The above description is only of the preferred embodiments of the present invention and is not intended to limit the present invention, but various modifications and variations can be made to the present invention by those skilled in the art. Any modification, equivalent replacement, improvement, etc. made within the spirit and principle of the present invention should be included in the protection scope of the present invention.

Claims

1. The biodegradable modified atmosphere film material for fruit and vegetable fresh-keeping is characterized by comprising a first surface layer, a second surface layer and an intermediate layer arranged between the first surface layer and the second surface layer; the interface between the first surface layer and the middle layer and the interface between the second surface layer and the middle layer are provided with transverse crystal structures perpendicular to the gas permeation direction;

the first surface layer is mainly prepared from the following raw materials in parts by weight: 73.7-78 parts of polylactic acid, 12-20 parts of biodegradable polyester, 1-5 parts of catalytic oxidizer, 0.1-1 part of antibacterial agent and 0.1-0.3 part of opening agent;

the second surface layer is mainly prepared from the following raw materials in parts by weight: 80-90 parts of polylactic acid and 10-20 parts of biodegradable polyester;

the nucleating agent comprises at least one of N, N' -tricyclohexyl-1, 3, 5-benzene tricarboxamide, zinc phenylphosphonate, sebacic acid diphenyl dihydrazide and adipic acid diphenyl dihydrazide;

the catalytic oxidant comprises at least one of nano zinc oxide, nano titanium dioxide, potassium permanganate and ferric oxide;

the antibacterial agent comprises at least one of star anise oil, cassia oil, cinnamon essential oil and eucalyptus oil;

the biodegradable polyester comprises at least one of polybutylene terephthalate, polybutylene succinate, polycaprolactone, and polypropylene carbonate.
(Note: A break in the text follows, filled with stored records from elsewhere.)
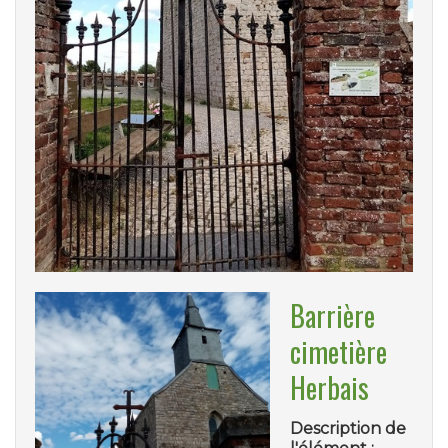
Barrière
cimetière
Herbais
Description de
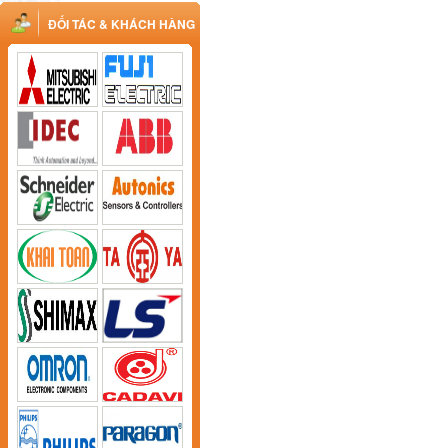
ĐỐI TÁC & KHÁCH HÀNG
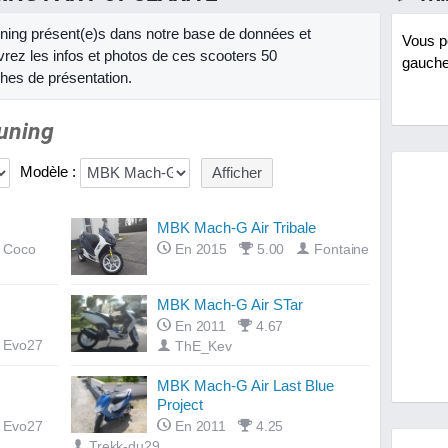
ning présent(e)s dans notre base de données et
Vous po
vrez les infos et photos de ces scooters 50
gauche 
ches de présentation.
Tuning
Modèle :
MBK Mach-G Air Tribale
Coco
En 2015
5.00
Fontaine
MBK Mach-G Air STar
En 2011
4.67
Evo27
ThE_Kev
MBK Mach-G Air Last Blue
Project
Evo27
En 2011
4.25
Trekk-du29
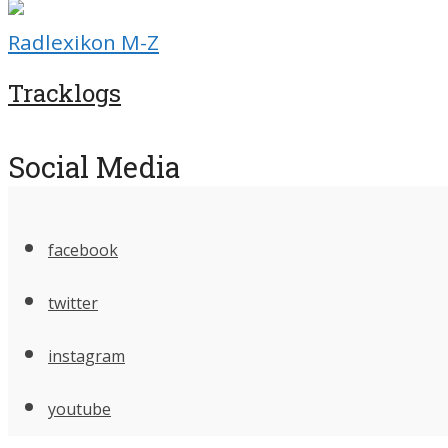
Radlexikon M-Z
Tracklogs
Social Media
facebook
twitter
instagram
youtube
2. The biodegradable modified atmosphere packaging material for preserving fruits and vegetables according to claim 1, wherein said opening agent comprises at least one of silica, diatomaceous earth, erucamide, oleamide and talc.

3. The method for preparing the biodegradable modified atmosphere film material for fruit and vegetable fresh-keeping according to claim 1 or 2, comprising the following steps:

(A) Respectively and uniformly mixing the raw materials of the first surface layer, the middle layer and the second surface layer, and then extruding and granulating to obtain a first surface layer master batch, a middle layer master batch and a second surface layer master batch;

(B) And putting the first surface layer master batch, the middle layer master batch and the second surface layer master batch into a film blowing machine for blow molding to form a film, thereby obtaining the biodegradable film material.
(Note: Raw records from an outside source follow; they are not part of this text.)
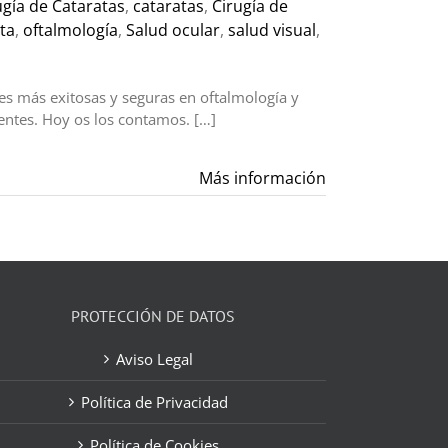
ugía de Cataratas
,
cataratas
,
Cirugía de
ta
,
oftalmología
,
Salud ocular
,
salud visual
,
nes más exitosas y seguras en oftalmología y
entes. Hoy os los contamos. […]
Más información
PROTECCIÓN DE DATOS
Aviso Legal
Política de Privacidad
Política de Cookies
4. The method for preparing biodegradable modified atmosphere film material for fresh-keeping of fruits and vegetables according to claim 3, wherein said granulating adopts a twin screw extruder.
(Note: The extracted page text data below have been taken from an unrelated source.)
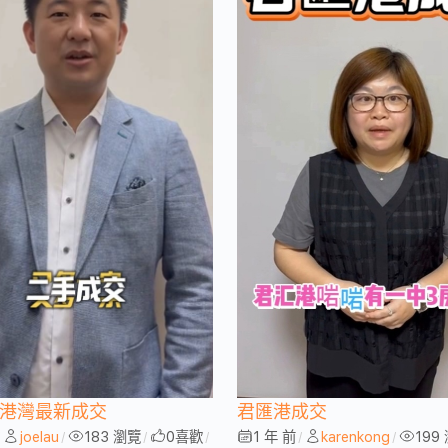
維港灣最新成交
君匯港成交
joelau
183 瀏覽
0
喜歡
1 年 前
karenkong
199
/
/
/
/
/
/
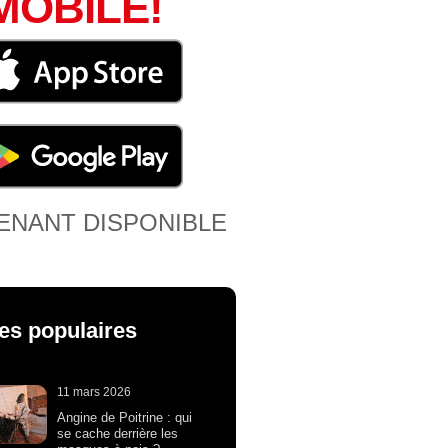
MOBILE!
ENANT DISPONIBLE
les populaires
11 mars 2026
Angine de Poitrine : qui
se cache derrière les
5. The method for preparing the biodegradable modified atmosphere film material for fruit and vegetable fresh-keeping according to claim 4, wherein the granulating process of the twin-screw extruder is divided into: a feeding section, a conveying section, a melting section and a homogenizing section.

6. The method for preparing biodegradable film material for fresh-keeping of fruits and vegetables according to claim 5, wherein the temperature of the feeding section is 130-160 ℃, the temperature of the conveying section is 180-200 ℃, the temperature of the melting section is 190-210 ℃, and the temperature of the homogenizing section is 180-200 ℃.

7. The method for preparing biodegradable film-conditioning material for fresh-keeping of fruits and vegetables according to claim 3, wherein the film blowing machine comprises a three-layer film blowing machine.